### Exercise
Give back the full data, retyped precisely.

[Items from a data source]
============

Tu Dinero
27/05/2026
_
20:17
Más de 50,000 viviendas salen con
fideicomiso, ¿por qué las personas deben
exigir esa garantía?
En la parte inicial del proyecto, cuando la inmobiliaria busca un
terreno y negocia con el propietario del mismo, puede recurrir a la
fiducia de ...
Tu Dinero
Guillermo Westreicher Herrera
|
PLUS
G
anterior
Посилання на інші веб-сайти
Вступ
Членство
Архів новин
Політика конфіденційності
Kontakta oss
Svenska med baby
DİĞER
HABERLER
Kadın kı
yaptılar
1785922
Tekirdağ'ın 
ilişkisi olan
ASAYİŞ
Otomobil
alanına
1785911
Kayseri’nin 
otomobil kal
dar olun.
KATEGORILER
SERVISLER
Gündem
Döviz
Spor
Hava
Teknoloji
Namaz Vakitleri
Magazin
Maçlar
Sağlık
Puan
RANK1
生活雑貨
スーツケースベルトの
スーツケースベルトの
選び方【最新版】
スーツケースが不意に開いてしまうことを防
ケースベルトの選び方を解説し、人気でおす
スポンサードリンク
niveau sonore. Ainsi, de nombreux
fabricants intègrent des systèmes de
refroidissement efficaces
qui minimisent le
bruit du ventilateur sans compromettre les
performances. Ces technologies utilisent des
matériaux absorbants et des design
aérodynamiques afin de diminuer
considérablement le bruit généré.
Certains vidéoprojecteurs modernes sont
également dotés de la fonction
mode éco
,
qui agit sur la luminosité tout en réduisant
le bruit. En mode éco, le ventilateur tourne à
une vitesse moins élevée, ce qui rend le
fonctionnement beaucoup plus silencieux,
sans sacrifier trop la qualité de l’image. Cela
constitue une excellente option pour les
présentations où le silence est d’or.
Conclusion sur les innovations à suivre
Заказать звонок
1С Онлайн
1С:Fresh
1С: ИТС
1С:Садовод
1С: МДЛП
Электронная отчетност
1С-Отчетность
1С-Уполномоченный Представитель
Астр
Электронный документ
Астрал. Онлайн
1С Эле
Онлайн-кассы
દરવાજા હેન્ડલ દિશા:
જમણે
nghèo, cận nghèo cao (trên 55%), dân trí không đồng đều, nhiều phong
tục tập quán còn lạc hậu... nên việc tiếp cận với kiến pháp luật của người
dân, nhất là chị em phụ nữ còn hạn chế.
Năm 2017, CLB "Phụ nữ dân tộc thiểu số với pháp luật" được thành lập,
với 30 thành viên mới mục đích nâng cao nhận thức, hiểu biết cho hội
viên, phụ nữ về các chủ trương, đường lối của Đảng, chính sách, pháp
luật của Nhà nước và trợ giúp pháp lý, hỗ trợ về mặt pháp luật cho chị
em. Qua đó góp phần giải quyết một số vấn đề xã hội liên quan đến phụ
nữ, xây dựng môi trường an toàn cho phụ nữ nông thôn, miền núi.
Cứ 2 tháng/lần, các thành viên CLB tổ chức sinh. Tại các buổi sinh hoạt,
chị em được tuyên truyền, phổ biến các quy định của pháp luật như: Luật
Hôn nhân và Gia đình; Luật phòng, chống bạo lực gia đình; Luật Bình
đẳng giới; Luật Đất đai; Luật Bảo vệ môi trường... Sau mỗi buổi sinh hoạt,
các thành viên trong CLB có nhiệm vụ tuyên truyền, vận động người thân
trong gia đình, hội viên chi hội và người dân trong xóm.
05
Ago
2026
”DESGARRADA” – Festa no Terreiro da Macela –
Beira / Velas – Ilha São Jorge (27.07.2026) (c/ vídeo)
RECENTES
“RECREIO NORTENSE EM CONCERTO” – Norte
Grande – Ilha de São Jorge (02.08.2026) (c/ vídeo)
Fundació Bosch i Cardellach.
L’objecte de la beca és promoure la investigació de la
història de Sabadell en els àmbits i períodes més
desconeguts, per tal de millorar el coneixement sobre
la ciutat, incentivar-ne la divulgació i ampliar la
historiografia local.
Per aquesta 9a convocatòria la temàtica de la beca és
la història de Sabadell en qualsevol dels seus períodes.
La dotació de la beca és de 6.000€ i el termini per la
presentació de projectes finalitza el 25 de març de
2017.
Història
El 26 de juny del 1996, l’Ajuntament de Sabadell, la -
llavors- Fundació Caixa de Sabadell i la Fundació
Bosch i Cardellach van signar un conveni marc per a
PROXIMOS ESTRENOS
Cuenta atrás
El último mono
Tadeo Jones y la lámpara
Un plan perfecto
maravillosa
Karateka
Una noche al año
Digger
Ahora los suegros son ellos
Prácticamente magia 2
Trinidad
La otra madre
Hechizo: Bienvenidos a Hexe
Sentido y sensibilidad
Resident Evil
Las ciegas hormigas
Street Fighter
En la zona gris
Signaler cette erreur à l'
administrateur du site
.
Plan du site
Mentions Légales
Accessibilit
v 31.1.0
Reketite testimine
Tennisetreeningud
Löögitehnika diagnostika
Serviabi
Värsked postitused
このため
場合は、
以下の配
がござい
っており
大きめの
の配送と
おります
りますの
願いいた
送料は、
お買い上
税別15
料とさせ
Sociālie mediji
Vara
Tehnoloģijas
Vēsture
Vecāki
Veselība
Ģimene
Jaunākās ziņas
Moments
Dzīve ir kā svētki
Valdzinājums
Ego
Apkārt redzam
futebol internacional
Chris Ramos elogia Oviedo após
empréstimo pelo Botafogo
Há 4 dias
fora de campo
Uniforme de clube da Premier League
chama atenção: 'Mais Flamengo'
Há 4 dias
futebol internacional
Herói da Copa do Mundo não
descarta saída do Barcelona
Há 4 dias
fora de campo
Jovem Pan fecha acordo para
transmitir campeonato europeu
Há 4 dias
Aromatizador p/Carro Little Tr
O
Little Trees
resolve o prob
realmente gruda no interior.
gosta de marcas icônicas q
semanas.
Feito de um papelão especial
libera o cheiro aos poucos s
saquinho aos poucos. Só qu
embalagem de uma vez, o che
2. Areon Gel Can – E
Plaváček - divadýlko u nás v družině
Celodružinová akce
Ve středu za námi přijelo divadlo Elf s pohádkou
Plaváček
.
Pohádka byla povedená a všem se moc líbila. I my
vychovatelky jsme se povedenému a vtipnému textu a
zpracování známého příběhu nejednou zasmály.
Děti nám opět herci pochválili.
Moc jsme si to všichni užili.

============

### Task output
Tu Dinero
27/05/2026
_
20:17
Más de 50,000 viviendas salen con
fideicomiso, ¿por qué las personas deben
exigir esa garantía?
En la parte inicial del proyecto, cuando la inmobiliaria busca un
terreno y negocia con el propietario del mismo, puede recurrir a la
fiducia de ...
Tu Dinero
Guillermo Westreicher Herrera
|
PLUS
G
anterior
Посилання на інші веб-сайти
Вступ
Членство
Архів новин
Політика конфіденційності
Kontakta oss
Svenska med baby
DİĞER
HABERLER
Kadın kı
yaptılar
1785922
Tekirdağ'ın 
ilişkisi olan
ASAYİŞ
Otomobil
alanına
1785911
Kayseri’nin 
otomobil kal
dar olun.
KATEGORILER
SERVISLER
Gündem
Döviz
Spor
Hava
Teknoloji
Namaz Vakitleri
Magazin
Maçlar
Sağlık
Puan
RANK1
生活雑貨
スーツケースベルトの
スーツケースベルトの
選び方【最新版】
スーツケースが不意に開いてしまうことを防
ケースベルトの選び方を解説し、人気でおす
スポンサードリンク
niveau sonore. Ainsi, de nombreux
fabricants intègrent des systèmes de
refroidissement efficaces
qui minimisent le
bruit du ventilateur sans compromettre les
performances. Ces technologies utilisent des
matériaux absorbants et des design
aérodynamiques afin de diminuer
considérablement le bruit généré.
Certains vidéoprojecteurs modernes sont
également dotés de la fonction
mode éco
,
qui agit sur la luminosité tout en réduisant
le bruit. En mode éco, le ventilateur tourne à
une vitesse moins élevée, ce qui rend le
fonctionnement beaucoup plus silencieux,
sans sacrifier trop la qualité de l’image. Cela
constitue une excellente option pour les
présentations où le silence est d’or.
Conclusion sur les innovations à suivre
Заказать звонок
1С Онлайн
1С:Fresh
1С: ИТС
1С:Садовод
1С: МДЛП
Электронная отчетност
1С-Отчетность
1С-Уполномоченный Представитель
Астр
Электронный документ
Астрал. Онлайн
1С Эле
Онлайн-кассы
દરવાજા હેન્ડલ દિશા:
જમણે
nghèo, cận nghèo cao (trên 55%), dân trí không đồng đều, nhiều phong
tục tập quán còn lạc hậu... nên việc tiếp cận với kiến pháp luật của người
dân, nhất là chị em phụ nữ còn hạn chế.
Năm 2017, CLB "Phụ nữ dân tộc thiểu số với pháp luật" được thành lập,
với 30 thành viên mới mục đích nâng cao nhận thức, hiểu biết cho hội
viên, phụ nữ về các chủ trương, đường lối của Đảng, chính sách, pháp
luật của Nhà nước và trợ giúp pháp lý, hỗ trợ về mặt pháp luật cho chị
em. Qua đó góp phần giải quyết một số vấn đề xã hội liên quan đến phụ
nữ, xây dựng môi trường an toàn cho phụ nữ nông thôn, miền núi.
Cứ 2 tháng/lần, các thành viên CLB tổ chức sinh. Tại các buổi sinh hoạt,
chị em được tuyên truyền, phổ biến các quy định của pháp luật như: Luật
Hôn nhân và Gia đình; Luật phòng, chống bạo lực gia đình; Luật Bình
đẳng giới; Luật Đất đai; Luật Bảo vệ môi trường... Sau mỗi buổi sinh hoạt,
các thành viên trong CLB có nhiệm vụ tuyên truyền, vận động người thân
trong gia đình, hội viên chi hội và người dân trong xóm.
05
Ago
2026
”DESGARRADA” – Festa no Terreiro da Macela –
Beira / Velas – Ilha São Jorge (27.07.2026) (c/ vídeo)
RECENTES
“RECREIO NORTENSE EM CONCERTO” – Norte
Grande – Ilha de São Jorge (02.08.2026) (c/ vídeo)
Fundació Bosch i Cardellach.
L’objecte de la beca és promoure la investigació de la
història de Sabadell en els àmbits i períodes més
desconeguts, per tal de millorar el coneixement sobre
la ciutat, incentivar-ne la divulgació i ampliar la
historiografia local.
Per aquesta 9a convocatòria la temàtica de la beca és
la història de Sabadell en qualsevol dels seus períodes.
La dotació de la beca és de 6.000€ i el termini per la
presentació de projectes finalitza el 25 de març de
2017.
Història
El 26 de juny del 1996, l’Ajuntament de Sabadell, la -
llavors- Fundació Caixa de Sabadell i la Fundació
Bosch i Cardellach van signar un conveni marc per a
PROXIMOS ESTRENOS
Cuenta atrás
El último mono
Tadeo Jones y la lámpara
Un plan perfecto
maravillosa
Karateka
Una noche al año
Digger
Ahora los suegros son ellos
Prácticamente magia 2
Trinidad
La otra madre
Hechizo: Bienvenidos a Hexe
Sentido y sensibilidad
Resident Evil
Las ciegas hormigas
Street Fighter
En la zona gris
Signaler cette erreur à l'
administrateur du site
.
Plan du site
Mentions Légales
Accessibilit
v 31.1.0
Reketite testimine
Tennisetreeningud
Löögitehnika diagnostika
Serviabi
Värsked postitused
このため
場合は、
以下の配
がござい
っており
大きめの
の配送と
おります
りますの
願いいた
送料は、
お買い上
税別15
料とさせ
Sociālie mediji
Vara
Tehnoloģijas
Vēsture
Vecāki
Veselība
Ģimene
Jaunākās ziņas
Moments
Dzīve ir kā svētki
Valdzinājums
Ego
Apkārt redzam
futebol internacional
Chris Ramos elogia Oviedo após
empréstimo pelo Botafogo
Há 4 dias
fora de campo
Uniforme de clube da Premier League
chama atenção: 'Mais Flamengo'
Há 4 dias
futebol internacional
Herói da Copa do Mundo não
descarta saída do Barcelona
Há 4 dias
fora de campo
Jovem Pan fecha acordo para
transmitir campeonato europeu
Há 4 dias
Aromatizador p/Carro Little Tr
O
Little Trees
resolve o prob
realmente gruda no interior.
gosta de marcas icônicas q
semanas.
Feito de um papelão especial
libera o cheiro aos poucos s
saquinho aos poucos. Só qu
embalagem de uma vez, o che
2. Areon Gel Can – E
Plaváček - divadýlko u nás v družině
Celodružinová akce
Ve středu za námi přijelo divadlo Elf s pohádkou
Plaváček
.
Pohádka byla povedená a všem se moc líbila. I my
vychovatelky jsme se povedenému a vtipnému textu a
zpracování známého příběhu nejednou zasmály.
Děti nám opět herci pochválili.
Moc jsme si to všichni užili.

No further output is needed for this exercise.